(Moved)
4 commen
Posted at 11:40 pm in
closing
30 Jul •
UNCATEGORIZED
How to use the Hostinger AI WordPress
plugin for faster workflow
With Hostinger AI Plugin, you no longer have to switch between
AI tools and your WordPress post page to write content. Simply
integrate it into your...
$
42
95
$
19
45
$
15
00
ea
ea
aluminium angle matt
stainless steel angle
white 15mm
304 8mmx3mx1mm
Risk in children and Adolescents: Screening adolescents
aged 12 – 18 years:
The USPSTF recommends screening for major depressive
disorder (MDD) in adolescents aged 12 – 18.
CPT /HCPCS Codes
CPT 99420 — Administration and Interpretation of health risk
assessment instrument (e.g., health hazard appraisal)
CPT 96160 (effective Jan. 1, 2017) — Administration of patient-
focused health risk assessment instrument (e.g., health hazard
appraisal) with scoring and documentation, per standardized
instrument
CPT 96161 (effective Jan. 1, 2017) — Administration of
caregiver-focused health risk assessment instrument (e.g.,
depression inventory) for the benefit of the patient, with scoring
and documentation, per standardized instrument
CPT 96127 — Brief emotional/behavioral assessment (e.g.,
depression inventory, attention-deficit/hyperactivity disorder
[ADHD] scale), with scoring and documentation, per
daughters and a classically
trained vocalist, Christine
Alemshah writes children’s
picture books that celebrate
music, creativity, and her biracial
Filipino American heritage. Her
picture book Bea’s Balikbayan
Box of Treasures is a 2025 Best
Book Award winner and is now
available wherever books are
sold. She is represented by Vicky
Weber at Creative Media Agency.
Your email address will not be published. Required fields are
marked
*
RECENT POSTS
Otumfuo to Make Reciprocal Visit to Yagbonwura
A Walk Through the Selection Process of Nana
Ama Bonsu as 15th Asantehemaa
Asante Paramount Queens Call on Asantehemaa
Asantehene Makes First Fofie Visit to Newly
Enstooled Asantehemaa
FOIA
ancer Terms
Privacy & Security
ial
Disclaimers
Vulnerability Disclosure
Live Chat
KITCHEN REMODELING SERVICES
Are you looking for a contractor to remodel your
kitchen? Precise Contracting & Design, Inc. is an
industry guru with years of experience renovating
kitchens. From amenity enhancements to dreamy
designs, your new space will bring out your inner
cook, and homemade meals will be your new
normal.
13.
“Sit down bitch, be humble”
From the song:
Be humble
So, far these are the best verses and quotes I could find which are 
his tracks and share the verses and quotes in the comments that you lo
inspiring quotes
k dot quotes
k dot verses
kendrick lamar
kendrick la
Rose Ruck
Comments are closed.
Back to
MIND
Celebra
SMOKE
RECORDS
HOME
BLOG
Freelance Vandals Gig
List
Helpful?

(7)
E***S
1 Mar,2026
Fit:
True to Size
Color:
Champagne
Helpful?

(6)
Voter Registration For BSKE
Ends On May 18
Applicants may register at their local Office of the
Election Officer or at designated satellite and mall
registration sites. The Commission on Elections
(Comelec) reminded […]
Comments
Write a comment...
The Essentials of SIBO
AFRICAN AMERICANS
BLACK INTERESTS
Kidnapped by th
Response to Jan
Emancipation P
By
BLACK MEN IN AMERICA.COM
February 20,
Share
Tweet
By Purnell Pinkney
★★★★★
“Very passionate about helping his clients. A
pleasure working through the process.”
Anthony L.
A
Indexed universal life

> _TASK PROMPT_: What this exercise calls for is a precise transcription of the material above.

> _EXERCISE OUTPUT_:
(Moved)
4 commen
Posted at 11:40 pm in
closing
30 Jul •
UNCATEGORIZED
How to use the Hostinger AI WordPress
plugin for faster workflow
With Hostinger AI Plugin, you no longer have to switch between
AI tools and your WordPress post page to write content. Simply
integrate it into your...
$
42
95
$
19
45
$
15
00
ea
ea
aluminium angle matt
stainless steel angle
white 15mm
304 8mmx3mx1mm
Risk in children and Adolescents: Screening adolescents
aged 12 – 18 years:
The USPSTF recommends screening for major depressive
disorder (MDD) in adolescents aged 12 – 18.
CPT /HCPCS Codes
CPT 99420 — Administration and Interpretation of health risk
assessment instrument (e.g., health hazard appraisal)
CPT 96160 (effective Jan. 1, 2017) — Administration of patient-
focused health risk assessment instrument (e.g., health hazard
appraisal) with scoring and documentation, per standardized
instrument
CPT 96161 (effective Jan. 1, 2017) — Administration of
caregiver-focused health risk assessment instrument (e.g.,
depression inventory) for the benefit of the patient, with scoring
and documentation, per standardized instrument
CPT 96127 — Brief emotional/behavioral assessment (e.g.,
depression inventory, attention-deficit/hyperactivity disorder
[ADHD] scale), with scoring and documentation, per
daughters and a classically
trained vocalist, Christine
Alemshah writes children’s
picture books that celebrate
music, creativity, and her biracial
Filipino American heritage. Her
picture book Bea’s Balikbayan
Box of Treasures is a 2025 Best
Book Award winner and is now
available wherever books are
sold. She is represented by Vicky
Weber at Creative Media Agency.
Your email address will not be published. Required fields are
marked
*
RECENT POSTS
Otumfuo to Make Reciprocal Visit to Yagbonwura
A Walk Through the Selection Process of Nana
Ama Bonsu as 15th Asantehemaa
Asante Paramount Queens Call on Asantehemaa
Asantehene Makes First Fofie Visit to Newly
Enstooled Asantehemaa
FOIA
ancer Terms
Privacy & Security
ial
Disclaimers
Vulnerability Disclosure
Live Chat
KITCHEN REMODELING SERVICES
Are you looking for a contractor to remodel your
kitchen? Precise Contracting & Design, Inc. is an
industry guru with years of experience renovating
kitchens. From amenity enhancements to dreamy
designs, your new space will bring out your inner
cook, and homemade meals will be your new
normal.
13.
“Sit down bitch, be humble”
From the song:
Be humble
So, far these are the best verses and quotes I could find which are 
his tracks and share the verses and quotes in the comments that you lo
inspiring quotes
k dot quotes
k dot verses
kendrick lamar
kendrick la
Rose Ruck
Comments are closed.
Back to
MIND
Celebra
SMOKE
RECORDS
HOME
BLOG
Freelance Vandals Gig
List
Helpful?

(7)
E***S
1 Mar,2026
Fit:
True to Size
Color:
Champagne
Helpful?

(6)
Voter Registration For BSKE
Ends On May 18
Applicants may register at their local Office of the
Election Officer or at designated satellite and mall
registration sites. The Commission on Elections
(Comelec) reminded […]
Comments
Write a comment...
The Essentials of SIBO
AFRICAN AMERICANS
BLACK INTERESTS
Kidnapped by th
Response to Jan
Emancipation P
By
BLACK MEN IN AMERICA.COM
February 20,
Share
Tweet
By Purnell Pinkney
★★★★★
“Very passionate about helping his clients. A
pleasure working through the process.”
Anthony L.
A
Indexed universal life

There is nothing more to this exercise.